Exercise instructions:
Among the lines below, take the one holding "ell’assegno di incollocabilità", the one holding "nell’ambito del metaverso", and all lines between them. Set them down exactly.

Provided entries:
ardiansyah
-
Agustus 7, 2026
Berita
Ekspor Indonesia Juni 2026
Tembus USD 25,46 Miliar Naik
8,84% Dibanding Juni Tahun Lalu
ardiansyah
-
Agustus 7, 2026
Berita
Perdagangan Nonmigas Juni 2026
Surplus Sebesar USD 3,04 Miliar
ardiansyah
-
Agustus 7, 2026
==
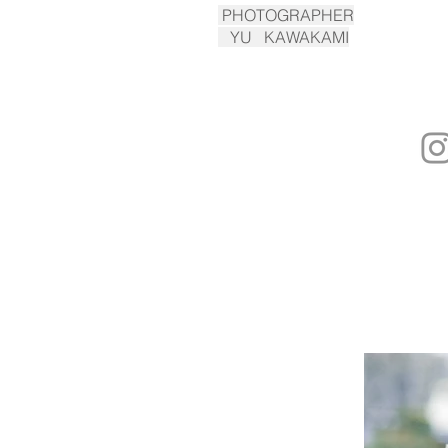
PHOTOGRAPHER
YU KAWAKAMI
--
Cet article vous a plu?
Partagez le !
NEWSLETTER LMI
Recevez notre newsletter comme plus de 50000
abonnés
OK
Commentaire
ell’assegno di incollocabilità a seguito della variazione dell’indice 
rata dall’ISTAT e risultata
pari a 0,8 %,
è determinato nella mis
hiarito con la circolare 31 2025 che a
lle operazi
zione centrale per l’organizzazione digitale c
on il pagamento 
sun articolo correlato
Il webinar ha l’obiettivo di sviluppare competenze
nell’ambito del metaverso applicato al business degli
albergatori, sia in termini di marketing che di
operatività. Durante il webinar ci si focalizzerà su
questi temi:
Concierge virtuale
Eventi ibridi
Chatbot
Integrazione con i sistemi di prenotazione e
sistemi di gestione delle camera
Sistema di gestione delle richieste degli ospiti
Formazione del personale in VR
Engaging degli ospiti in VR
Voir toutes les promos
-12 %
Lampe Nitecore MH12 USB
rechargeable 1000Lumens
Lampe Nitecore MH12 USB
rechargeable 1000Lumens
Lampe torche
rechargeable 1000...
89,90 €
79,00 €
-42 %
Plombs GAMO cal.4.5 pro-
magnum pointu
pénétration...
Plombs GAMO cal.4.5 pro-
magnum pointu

Exercise answer:
ell’assegno di incollocabilità a seguito della variazione dell’indice 
rata dall’ISTAT e risultata
pari a 0,8 %,
è determinato nella mis
hiarito con la circolare 31 2025 che a
lle operazi
zione centrale per l’organizzazione digitale c
on il pagamento 
sun articolo correlato
Il webinar ha l’obiettivo di sviluppare competenze
nell’ambito del metaverso applicato al business degli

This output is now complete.